== Segment start ==
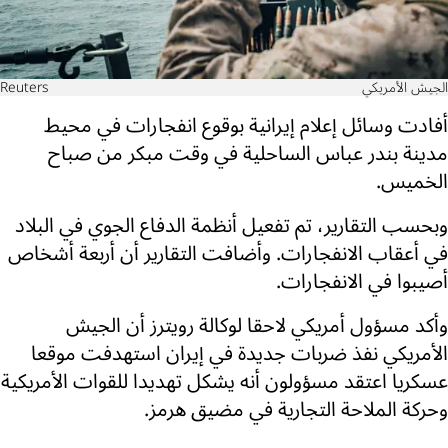
الجيش الأمريكي
Reuters
أفادت وسائل إعلام إيرانية بوقوع انفجارات في محيط
مدينة بندر عباس الساحلية في وقت مبكر من صباح
الخميس.
وبحسب التقارير، تم تفعيل أنظمة الدفاع الجوي في البلاد
في أعقاب الانفجارات. وأضافت التقارير أن أربعة أشخاص
أصيبوا في الانفجارات.
وأكد مسؤول أمريكي لاحقا لوكالة رويترز أن الجيش
الأمريكي نفذ ضربات جديدة في إيران استهدفت موقعا
عسكريا اعتقد مسؤولون أنه يشكل تهديدا للقوات الأمريكية
وحركة الملاحة التجارية في مضيق هرمز.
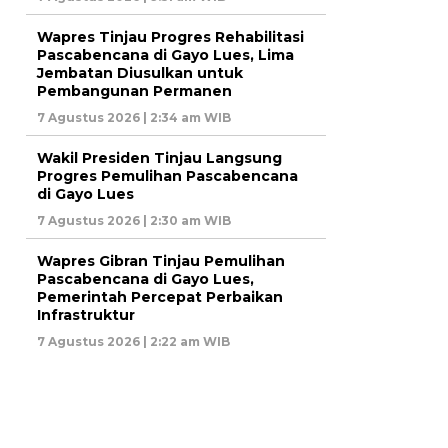
Wapres Tinjau Progres Rehabilitasi
Pascabencana di Gayo Lues, Lima
Jembatan Diusulkan untuk
Pembangunan Permanen
7 Agustus 2026 | 2:34 am WIB
Wakil Presiden Tinjau Langsung
Progres Pemulihan Pascabencana
di Gayo Lues
7 Agustus 2026 | 2:30 am WIB
Wapres Gibran Tinjau Pemulihan
Pascabencana di Gayo Lues,
Pemerintah Percepat Perbaikan
Infrastruktur
7 Agustus 2026 | 2:22 am WIB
== Segment end ==
REQUIRED ACTION » May I have only the lines from the start of the data through the line containing "7 Agustus 2026 | 2:30 am WIB", both included, reproduced exactly and without the pictures?

WRITTEN ANSWER »
الجيش الأمريكي
Reuters
أفادت وسائل إعلام إيرانية بوقوع انفجارات في محيط
مدينة بندر عباس الساحلية في وقت مبكر من صباح
الخميس.
وبحسب التقارير، تم تفعيل أنظمة الدفاع الجوي في البلاد
في أعقاب الانفجارات. وأضافت التقارير أن أربعة أشخاص
أصيبوا في الانفجارات.
وأكد مسؤول أمريكي لاحقا لوكالة رويترز أن الجيش
الأمريكي نفذ ضربات جديدة في إيران استهدفت موقعا
عسكريا اعتقد مسؤولون أنه يشكل تهديدا للقوات الأمريكية
وحركة الملاحة التجارية في مضيق هرمز.
Wapres Tinjau Progres Rehabilitasi
Pascabencana di Gayo Lues, Lima
Jembatan Diusulkan untuk
Pembangunan Permanen
7 Agustus 2026 | 2:34 am WIB
Wakil Presiden Tinjau Langsung
Progres Pemulihan Pascabencana
di Gayo Lues
7 Agustus 2026 | 2:30 am WIB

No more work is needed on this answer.